§ Required work
Output each of the entries exactly, skipping every picture they contain.

§ Source data
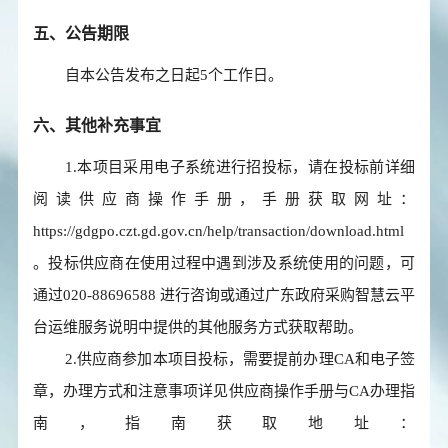
五、公告期限
自本公告发布之日起
5
个工作日。
六、其他补充事宜
1.本项目采用电子系统进行招投标，请在投标前详细
阅读供应商操作手册，手册获取网址：
https://gdgpo.czt.gd.gov.cn/help/transaction/download.html
。投标供应商在使用过程中遇到涉及系统使用的问题，可
通过020-88696588 进行咨询或通过广东政府采购智慧云平
台运维服务说明中提供的其他服务方式获取帮助。
2.供应商参加本项目投标，需要提前办理CA和电子签
章，办理方式和注意事项详见供应商操作手册与CA办理指
南，指南获取地址：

§ Response to this task
五、公告期限
自本公告发布之日起
5
个工作日。
六、其他补充事宜
1.本项目采用电子系统进行招投标，请在投标前详细
阅读供应商操作手册，手册获取网址：
https://gdgpo.czt.gd.gov.cn/help/transaction/download.html
。投标供应商在使用过程中遇到涉及系统使用的问题，可
通过020-88696588 进行咨询或通过广东政府采购智慧云平
台运维服务说明中提供的其他服务方式获取帮助。
2.供应商参加本项目投标，需要提前办理CA和电子签
章，办理方式和注意事项详见供应商操作手册与CA办理指
南，指南获取地址：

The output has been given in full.